Wednesday Morning in Gramercy Park: Breakfast at Stuyvesant Square


It was gloomy this morning when we got off the L train on our two-stop trip from Williamsburg, and kind of chilly still, but at least it had stopped raining on this last day of the rainiest recorded March in New York City weather history.

We got an iced tea and oatmeal at the Starbucks that's part of Stuyvesant Town on First Avenue and on our way to teach Twelfth Night to our students at the fabulous School of Visual Arts - which, incredibly, we were doing this semester exactly thirty years ago, during the Carter administration and Iran hostage crisis -

we stopped off to sit and have breakfast on the east side of Stuyvesant Square.

It was pretty deserted and quiet at this early hour.
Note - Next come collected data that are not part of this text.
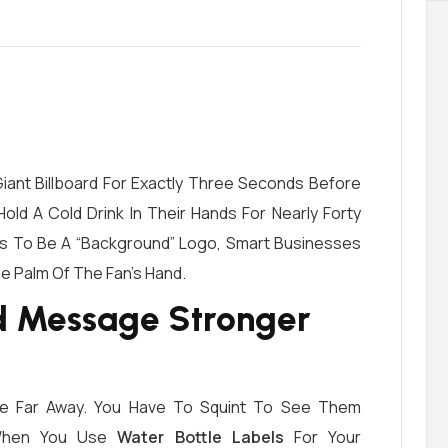
Giant Billboard For Exactly Three Seconds Before
old A Cold Drink In Their Hands For Nearly Forty
ons To Be A “background” Logo, Smart Businesses
he Palm Of The Fan’s Hand.
d Message Stronger
re Far Away. You Have To Squint To See Them
 When You Use
Water Bottle Labels
For Your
We put our blue plastic New York Times wrapper down on the bench and sat down and looked around, hopefully, for signs that spring is coming.

Antonin Dvorak was noncommital.

All the rain should make things green. This tree, by Beth Israel hospital, offered some welcome greenery.

And the flowers looked good to our winter-hating eyes.

We could go over to St. George's Church to pray for better weather, we guess.

But we had to go to work and explore Illyria, trying to do as good a job as Mr. Neil Berger did with Shakespeare when we were in 8SPE2 at J.H.S. 285 in East Flatbush back in the spring of the 1964 World's Fair or as Mr. Joseph Grebanier did four years later in Midwood High School in our honors class in that tumultuous spring of 1968. Fat chance, but we'll strive to please every day.